Ele destrancou a porta do laboratório, entrelaçando nossos dedos e apertando-os com firmeza, e eu respirei fundo antes de sair, enxugando meu rosto com a mão livre e me concentrando para conter o fluxo de lágrimas por alguns minutos, o que me parecia absurdamente impossível. Thur me deu passagem para sair primeiro, após uma breve olhada no corredor vazio, e eu, temendo desmontar sobre minhas pernas trêmulas, deixei o laboratório, olhando para meus próprios pés enquanto ele trancava a sala da qual havíamos acabado de sair. Conforme o barulho das chaves colidindo no molho ecoava pelo corredor, tive a impressão de que o ruído estava sendo acompanhado por outro som vindo dos degraus, que meus ouvidos não tiveram rapidez suficiente para reconhecer a tempo. 
Porém, quando eu finalmente entendi o que ele significava, já era tarde demais. 
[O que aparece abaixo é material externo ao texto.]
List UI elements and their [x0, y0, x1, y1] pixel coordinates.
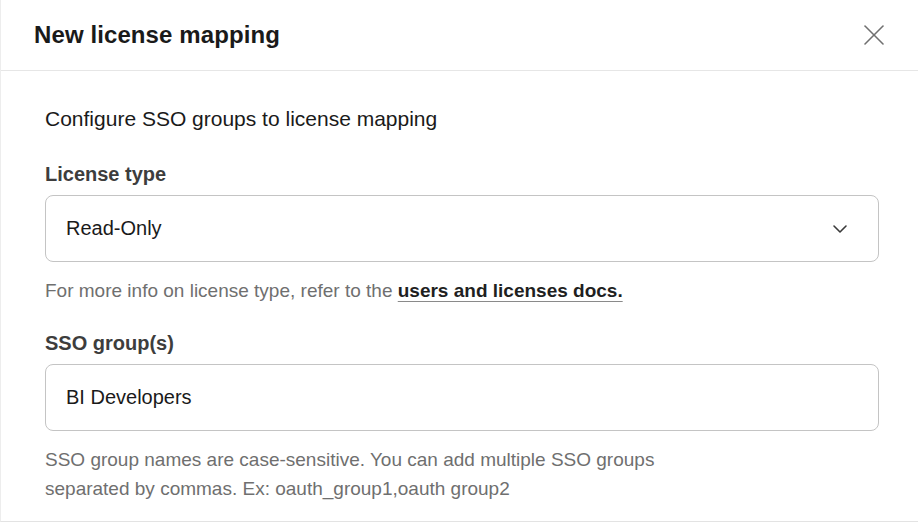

Minha cabeça rapidamente virou-se na direção do som de sapatos se chocando contra os degraus, assim como a de Thur, e uma fração de segundo depois, um par de olhos pretos retribuiu nossos olhares assustados. Com o mesmo choque com o qual o encarávamos. 
Foi como se o chão tivesse simplesmente sumido em um piscar de olhos. 
Bem à nossa frente, a cinco passos de distância, Mica nos encarava com a expressão surpresa.